***** Extracted information *****
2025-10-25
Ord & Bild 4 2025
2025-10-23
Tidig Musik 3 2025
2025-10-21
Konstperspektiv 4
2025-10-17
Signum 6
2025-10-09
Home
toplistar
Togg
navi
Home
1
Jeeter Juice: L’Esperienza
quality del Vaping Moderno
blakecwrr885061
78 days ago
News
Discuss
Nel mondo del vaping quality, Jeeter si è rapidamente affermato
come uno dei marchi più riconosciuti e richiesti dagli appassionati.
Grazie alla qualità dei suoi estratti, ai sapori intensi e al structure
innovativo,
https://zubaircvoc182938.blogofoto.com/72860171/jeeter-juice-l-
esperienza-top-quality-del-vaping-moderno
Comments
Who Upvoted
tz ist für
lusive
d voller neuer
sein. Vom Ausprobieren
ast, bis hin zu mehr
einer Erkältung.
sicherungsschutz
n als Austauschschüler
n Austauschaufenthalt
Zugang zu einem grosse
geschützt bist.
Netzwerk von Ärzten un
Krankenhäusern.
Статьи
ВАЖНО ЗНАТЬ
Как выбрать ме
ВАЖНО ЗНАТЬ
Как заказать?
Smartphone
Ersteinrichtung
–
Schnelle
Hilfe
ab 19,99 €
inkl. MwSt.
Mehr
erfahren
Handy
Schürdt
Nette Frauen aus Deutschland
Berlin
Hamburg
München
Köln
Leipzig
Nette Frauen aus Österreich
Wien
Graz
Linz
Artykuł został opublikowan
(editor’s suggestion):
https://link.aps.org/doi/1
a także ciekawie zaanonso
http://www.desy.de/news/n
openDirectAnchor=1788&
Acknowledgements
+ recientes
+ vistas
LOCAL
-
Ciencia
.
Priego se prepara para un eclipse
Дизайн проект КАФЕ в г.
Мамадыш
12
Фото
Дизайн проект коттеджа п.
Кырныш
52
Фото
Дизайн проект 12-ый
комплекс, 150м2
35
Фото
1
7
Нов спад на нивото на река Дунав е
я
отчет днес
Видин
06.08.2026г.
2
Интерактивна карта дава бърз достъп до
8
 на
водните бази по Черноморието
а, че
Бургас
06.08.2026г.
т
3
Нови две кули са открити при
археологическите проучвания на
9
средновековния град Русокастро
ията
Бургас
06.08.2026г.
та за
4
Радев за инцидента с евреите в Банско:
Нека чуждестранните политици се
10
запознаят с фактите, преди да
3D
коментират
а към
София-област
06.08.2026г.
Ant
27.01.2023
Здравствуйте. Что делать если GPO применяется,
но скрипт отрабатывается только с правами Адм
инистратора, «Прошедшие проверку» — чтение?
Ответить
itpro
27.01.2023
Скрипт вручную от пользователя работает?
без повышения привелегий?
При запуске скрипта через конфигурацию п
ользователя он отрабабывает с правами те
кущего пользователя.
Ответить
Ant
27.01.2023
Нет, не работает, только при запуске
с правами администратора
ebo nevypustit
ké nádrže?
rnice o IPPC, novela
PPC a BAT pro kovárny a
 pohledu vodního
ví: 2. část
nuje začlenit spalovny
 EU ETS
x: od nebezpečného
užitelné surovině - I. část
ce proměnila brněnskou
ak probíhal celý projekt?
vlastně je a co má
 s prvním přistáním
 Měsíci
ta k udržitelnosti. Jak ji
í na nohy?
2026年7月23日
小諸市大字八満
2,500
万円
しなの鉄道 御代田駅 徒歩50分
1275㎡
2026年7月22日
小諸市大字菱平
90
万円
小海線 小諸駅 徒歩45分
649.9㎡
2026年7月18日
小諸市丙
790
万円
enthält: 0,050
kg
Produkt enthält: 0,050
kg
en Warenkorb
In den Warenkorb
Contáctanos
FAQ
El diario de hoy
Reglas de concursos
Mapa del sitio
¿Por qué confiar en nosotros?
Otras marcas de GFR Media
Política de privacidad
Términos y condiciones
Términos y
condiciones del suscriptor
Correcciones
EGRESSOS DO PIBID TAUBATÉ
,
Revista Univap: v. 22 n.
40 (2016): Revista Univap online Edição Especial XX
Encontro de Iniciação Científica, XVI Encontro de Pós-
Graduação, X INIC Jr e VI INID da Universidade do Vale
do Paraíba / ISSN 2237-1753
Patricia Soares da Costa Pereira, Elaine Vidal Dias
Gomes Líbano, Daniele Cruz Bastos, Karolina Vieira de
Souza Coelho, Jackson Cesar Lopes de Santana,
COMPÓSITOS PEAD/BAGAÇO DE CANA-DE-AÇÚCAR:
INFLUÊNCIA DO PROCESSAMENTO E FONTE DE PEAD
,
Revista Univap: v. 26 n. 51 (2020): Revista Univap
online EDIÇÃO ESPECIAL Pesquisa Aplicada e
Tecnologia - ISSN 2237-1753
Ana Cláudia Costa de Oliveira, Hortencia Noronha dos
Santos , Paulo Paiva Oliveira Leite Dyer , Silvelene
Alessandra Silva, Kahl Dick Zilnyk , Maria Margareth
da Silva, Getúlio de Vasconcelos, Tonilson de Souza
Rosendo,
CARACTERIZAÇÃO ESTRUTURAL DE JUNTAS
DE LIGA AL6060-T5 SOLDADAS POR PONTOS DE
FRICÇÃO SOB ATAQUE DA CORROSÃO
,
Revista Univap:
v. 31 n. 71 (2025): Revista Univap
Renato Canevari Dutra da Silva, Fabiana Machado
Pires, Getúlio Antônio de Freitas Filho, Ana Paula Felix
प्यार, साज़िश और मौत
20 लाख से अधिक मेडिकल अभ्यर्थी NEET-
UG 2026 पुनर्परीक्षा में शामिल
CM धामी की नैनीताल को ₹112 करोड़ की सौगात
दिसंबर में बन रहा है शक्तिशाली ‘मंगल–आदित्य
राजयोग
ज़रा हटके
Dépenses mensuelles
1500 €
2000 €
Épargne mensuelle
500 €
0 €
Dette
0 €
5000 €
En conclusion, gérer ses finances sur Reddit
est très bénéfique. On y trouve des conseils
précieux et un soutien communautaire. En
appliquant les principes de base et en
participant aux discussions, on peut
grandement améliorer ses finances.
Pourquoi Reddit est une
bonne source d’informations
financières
*****
# Aim of the exercise
Each line of the data above that contains "Univap" counts once; report the total alone.

# Solution below
5